■ **MATERIAL SUPPLIED**:
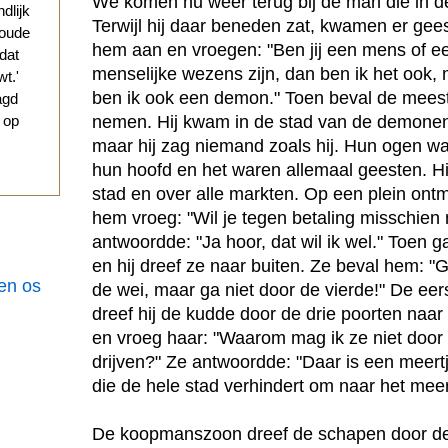
We komen nu weer terug bij de man die in d
ndlijk
Terwijl hij daar beneden zat, kwamen er gee
 oude
hem aan en vroegen: "Ben jij een mens of een
 dat
menselijke wezens zijn, dan ben ik het ook, 
t.'
ben ik ook een demon." Toen beval de mees
agd
nemen. Hij kwam in de stad van de demonen
g op
maar hij zag niemand zoals hij. Hun ogen wa
hun hoofd en het waren allemaal geesten. Hi
stad en over alle markten. Op een plein ontm
hem vroeg: "Wil je tegen betaling misschien
antwoordde: "Ja hoor, dat wil ik wel." Toen
en hij dreef ze naar buiten. Ze beval hem: "
een os
de wei, maar ga niet door de vierde!" De ee
dreef hij de kudde door de drie poorten naar
en vroeg haar: "Waarom mag ik ze niet door 
drijven?" Ze antwoordde: "Daar is een meertj
die de hele stad verhindert om naar het meer
De koopmanszoon dreef de schapen door de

■ **WHAT NEEDS TO BE DONE**: Look through the data above for the string "stad" and copy every line where it appears.

■ **TASK ANSWER**:
nemen. Hij kwam in de stad van de demonen
stad en over alle markten. Op een plein ontm
die de hele stad verhindert om naar het meer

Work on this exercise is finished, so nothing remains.